To check our setup we will run Nextflow on the Cloud9 instance, submitting jobs to AWS Batch.
The first use of AWS Batch is upon us. We are going to start Nextflow using the batch profile.
cd ~/environment/nextflow-tutorial
cat ${HOME}/.nextflow/config |grep -A5 batch
nextflow run script7.nf -profile batch -bucket-dir s3://${BUCKET_NAME_TEMP} --outdir=s3://${BUCKET_NAME_RESULTS}/batch
The output is going to look similar to this:
$ cat ../.nextflow/config |grep -A5 batch
batch {
aws.region = 'us-east-1'
process.executor = 'awsbatch'
process.queue = 'job-queue'
}
}
$ nextflow run script7.nf -profile batch -bucket-dir s3://${BUCKET_NAME_TEMP} --outdir=s3://${BUCKET_NAME_RESULTS}/batch
N E X T F L O W ~ version 20.01.0
Launching `script7.nf` [jovial_jones] - revision: ce58523d1d
R N A S E Q - N F P I P E L I N E
===================================
transcriptome: /home/ec2-user/environment/nextflow-tutorial/data/ggal/transcriptome.fa
reads : /home/ec2-user/environment/nextflow-tutorial/data/ggal/gut_{1,2}.fq
outdir : s3://nextflow-spot-batch-result-23641-1587713021
WARN: Unable to create AWS Batch helper class | credentials cannot be null
executor > awsbatch (4)
[2b/641a4f] process > index [100%] 1 of 1 ✔
[f0/a87531] process > quantification [100%] 1 of 1 ✔
[08/014db2] process > fastqc [100%] 1 of 1 ✔
[a1/ced1b8] process > multiqc [100%] 1 of 1 ✔
Done!

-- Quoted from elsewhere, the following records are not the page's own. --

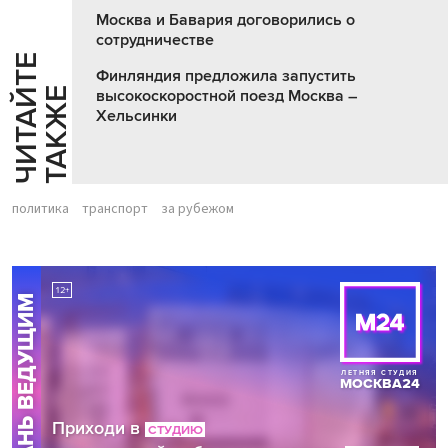
Москва и Бавария договорились о
сотрудничестве
Ч
И
Т
А
Т
Е
Т
А
К
Ж
Финляндия предложила запустить
Й
Е
высокоскоростной поезд Москва –
Хельсинки
политика
транспорт
за рубежом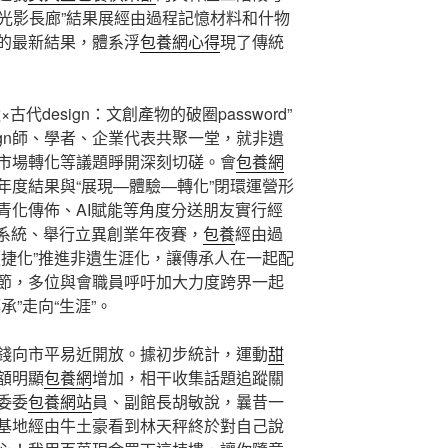
遺光影長廊”結果展經由過程記憶材料和什物
的最新結果，體系浮
包養網心得
現了傳統
代design：文創產物的破圈password”
ign師、學者、企業代表共聚一堂，就非遺
市場轉化等議題睜開深刻切磋。會
包養網
年度結果與“展現—體驗—轉化”閉環運營形
青化傳佈、AI賦能等角度分送朋友實行經
P系統、舉行立異創業年夜賽，
包養
經由過
便捷化”推進非遺生涯化，讓傳承人在一起配
節，多位與會職員呼吁加大力度跨界一起
”走向“生涯”。
錢向市平易近開放。據初步統計，運動
甜
額明顯
包養網
增加，相干收集話題追蹤關
委委
包養網站
員、副館長胡敏說，曩昔一
基地經由牛土豪看到林天秤終於對自己說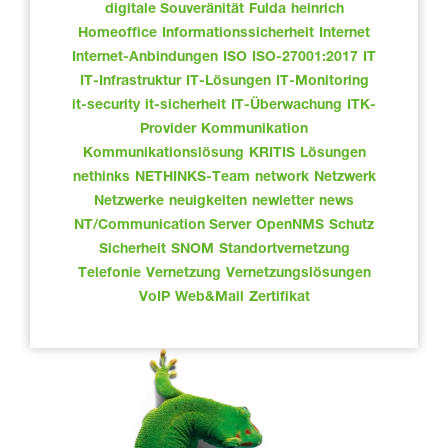
digitale Souveränität
Fulda
heinrich
Homeoffice
Informationssicherheit
Internet
Internet-Anbindungen
ISO
ISO-27001:2017
IT
IT-Infrastruktur
IT-Lösungen
IT-Monitoring
it-security
it-sicherheit
IT-Überwachung
ITK-
Provider
Kommunikation
Kommunikationslösung
KRITIS
Lösungen
nethinks
NETHINKS-Team
network
Netzwerk
Netzwerke
neuigkeiten
newletter
news
NT/Communication Server
OpenNMS
Schutz
Sicherheit
SNOM
Standortvernetzung
Telefonie
Vernetzung
Vernetzungslösungen
VoIP
Web&Mail
Zertifikat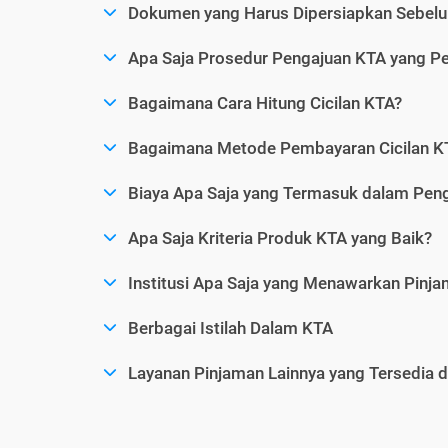
Dokumen yang Harus Dipersiapkan Sebelu
Apa Saja Prosedur Pengajuan KTA yang Perl
Bagaimana Cara Hitung Cicilan KTA?
Bagaimana Metode Pembayaran Cicilan KT
Biaya Apa Saja yang Termasuk dalam Pen
Apa Saja Kriteria Produk KTA yang Baik?
Institusi Apa Saja yang Menawarkan Pinj
Berbagai Istilah Dalam KTA
Layanan Pinjaman Lainnya yang Tersedia d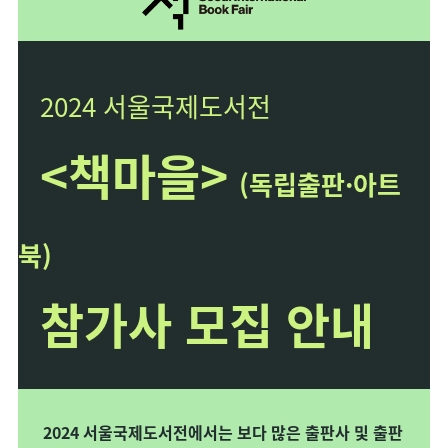
2024 서울국제도서전
<책마을>
(독립출판·아트
북)
참가사 모집 안내
2024 서울국제도서전에서는 보다 많은 출판사 및 출판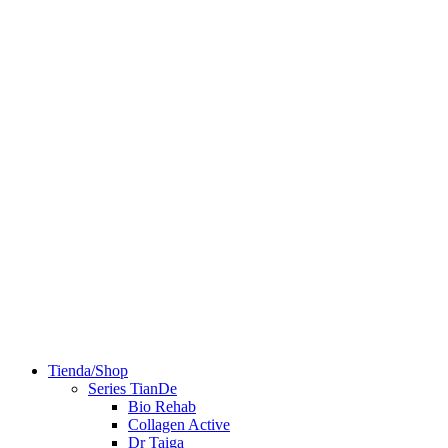
Tienda/Shop
Series TianDe
Bio Rehab
Collagen Active
Dr Taiga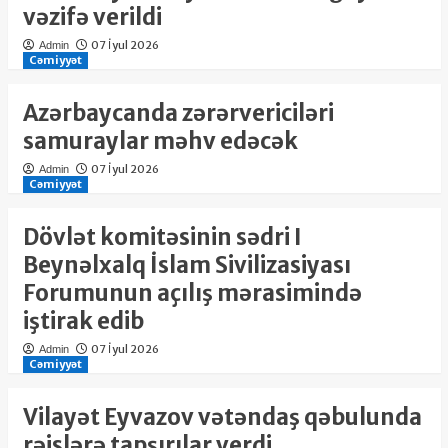
vəzifə verildi
07 İyul 2026
Admin
Cəmiyyət
Azərbaycanda zərərvericiləri
samuraylar məhv edəcək
07 İyul 2026
Admin
Cəmiyyət
Dövlət komitəsinin sədri I
Beynəlxalq İslam Sivilizasiyası
Forumunun açılış mərasimində
iştirak edib
07 İyul 2026
Admin
Cəmiyyət
Vilayət Eyvazov vətəndaş qəbulunda
rəislərə tapşırılar verdi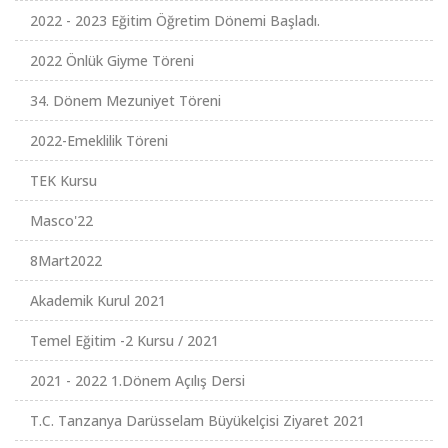
2022 - 2023 Eğitim Öğretim Dönemi Başladı.
2022 Önlük Giyme Töreni
34. Dönem Mezuniyet Töreni
2022-Emeklilik Töreni
TEK Kursu
Masco'22
8Mart2022
Akademik Kurul 2021
Temel Eğitim -2 Kursu / 2021
2021 - 2022 1.Dönem Açılış Dersi
T.C. Tanzanya Darüsselam Büyükelçisi Ziyaret 2021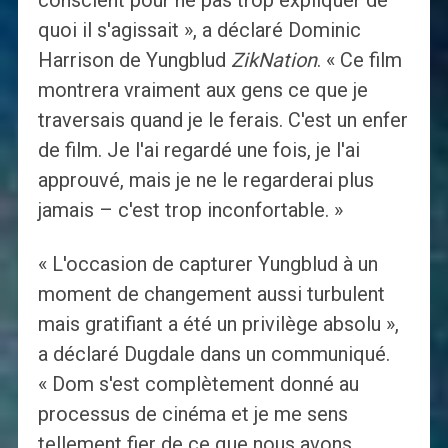
conscient pour ne pas trop expliquer de
quoi il s'agissait », a déclaré Dominic
Harrison de Yungblud
ZikNation
. « Ce film
montrera vraiment aux gens ce que je
traversais quand je le ferais. C'est un enfer
de film. Je l'ai regardé une fois, je l'ai
approuvé, mais je ne le regarderai plus
jamais – c'est trop inconfortable. »
« L'occasion de capturer Yungblud à un
moment de changement aussi turbulent
mais gratifiant a été un privilège absolu »,
a déclaré Dugdale dans un communiqué.
« Dom s'est complètement donné au
processus de cinéma et je me sens
tellement fier de ce que nous avons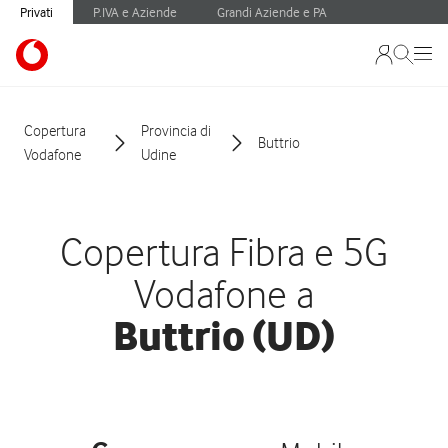
Privati
P.IVA e Aziende
Grandi Aziende e PA
Copertura
Provincia di
Buttrio
Vodafone
Udine
Copertura Fibra e 5G
Vodafone a
Buttrio (UD)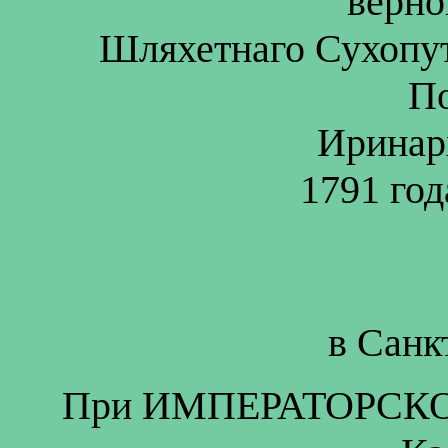
верн
Шляхетнаго Сухопут
П
Иринар
1791 год
в Санк
При ИМПЕРАТОРСКОМ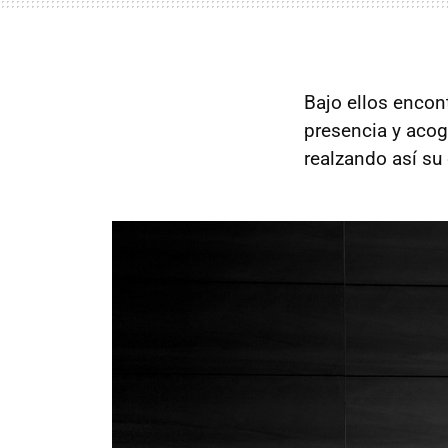
Bajo ellos encon
presencia y aco
realzando así su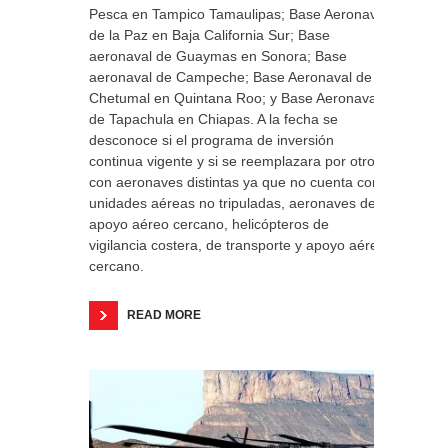
Pesca en Tampico Tamaulipas; Base Aeronaval
de la Paz en Baja California Sur; Base
aeronaval de Guaymas en Sonora; Base
aeronaval de Campeche; Base Aeronaval de
Chetumal en Quintana Roo; y Base Aeronaval
de Tapachula en Chiapas. A la fecha se
desconoce si el programa de inversión
continua vigente y si se reemplazara por otro
con aeronaves distintas ya que no cuenta con
unidades aéreas no tripuladas, aeronaves de
apoyo aéreo cercano, helicópteros de
vigilancia costera, de transporte y apoyo aéreo
cercano.
READ MORE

Open the following report in your browser --> s3://nextflow-spot-batch-result-23641-1587713021/batch/multiqc_report.html
Completed at: 24-Apr-2020 08:15:40
Duration : 2m 42s
CPU hours : (a few seconds)
Succeeded : 4
The BUCKET_NAME_TEMP
S3 bucket (deep link) will store intermediate files from pipelines, which helps to cache executions in case a pipeline is executed twice or needs to restart for some reason.
The AWS Batch Job dashboard (deep link) shows how jobs are passing through stages.
Using CloudWatch (deep link) one can check the logs.
At the end four jobs should have passed.